The results are summarized for each of the four data generation scenarios.

Between-session ability change with small student variation (40 items per session)

The first scenario assumed that the ability level of students generally evolves between sessions (α21 = 0.7, α21 = 0.1), with small variation in ability change among students (σw2 = 0.2). It also assumed small variation among students in their initial ability levels (σw0 = 0.5). Therefore, the scenario led to 86% of students who experienced constructive learning, and the remaining 14% of students who experienced forgetting between sessions. Table 3 presents the parameter estimates from the explanatory IRTs for the training data (n = 250 students). Table 3 shows that the overall slope estimate without using the grouping variable is 0.446. On the other hand, the group-specific estimates are approximately 0.681 and 0.245 for the nondyslexic and dyslexic groups, respectively.

Table 3 Parameter estimates of the explanatory IRT models (n = 250 training set): Between-session ability change with small student variation

With the validation data (n = 50 new students), the ERS with the choice of group-specific starting values as initial ability levels was implemented. Figure 2 visualizes MSE as a function of the total number of items answered at each iteration step in the ERS (left) and the true and estimated ability trajectories for an average student (right). The MSE value at the beginning is around 0.6 and decreases within Session 1. Such a decreasing trend in MSE can also be found within Sessions 2–4, meaning that ability estimation in the ERS gets more accurate as more items are given to students. However, it is noticeable that the MSE tends to take considerable leaps between consecutive sessions. This is because there are true systematic ability changes during these periods (α20 = 0.7, α21 = 0.1), but also unsystematic (individual-specific) ability changes. When methods using the explanatory IRT model (in the “Individual-specific” and “Group-specific” forms) are used, the MSE values are smaller than in the traditional ERS—that is, because the explanatory IRT model succeeds in accounting for those changes.

Also, the right panel of the figure shows bias—that is, the gap between the true and estimated ability trajectories. The results suggest that methods using the explanatory IRT model (both “Individual-specific” and “Group-specific”) consistently outperform the traditional ERS because IRT enables us to reduce bias due to the ability change between sessions.

Between-session ability change with large student variation (40 items per session)

The second scenario assumed that the ability level of students generally evolves between sessions (α21 = 0.7, α21 = 0.1), but with large variation in ability change among students (σw2 = 1.5). Also, we assumed large variation among students in their initial ability levels (σw0 = 1.5). Therefore, the scenario led to 60% of students who experienced constructive learning, and the remaining 40% of students who experienced forgetting between sessions. Table 4 presents parameter estimates from the explanatory IRTs for the training data (n = 250 students).
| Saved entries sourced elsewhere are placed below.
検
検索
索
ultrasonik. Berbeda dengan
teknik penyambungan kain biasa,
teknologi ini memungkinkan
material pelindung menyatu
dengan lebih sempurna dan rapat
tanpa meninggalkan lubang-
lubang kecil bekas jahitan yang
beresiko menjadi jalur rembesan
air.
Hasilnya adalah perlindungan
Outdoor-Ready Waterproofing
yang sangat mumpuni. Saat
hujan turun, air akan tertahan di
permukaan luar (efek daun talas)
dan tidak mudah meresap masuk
The results include posterior means and standard deviations from the models fit with the without using a background variable—that is, dyslexia. The table shows that the overall slope estimate without using the grouping variable is 0.428. On the other hand, the group-specific estimates are approximately 0.567 and 0.284 for nondyslexic and dyslexic groups, respectively.

Table 4 Parameter estimates of the explanatory IRT models (n = 250 training set): Between-session ability change with large student variation (40 items per session)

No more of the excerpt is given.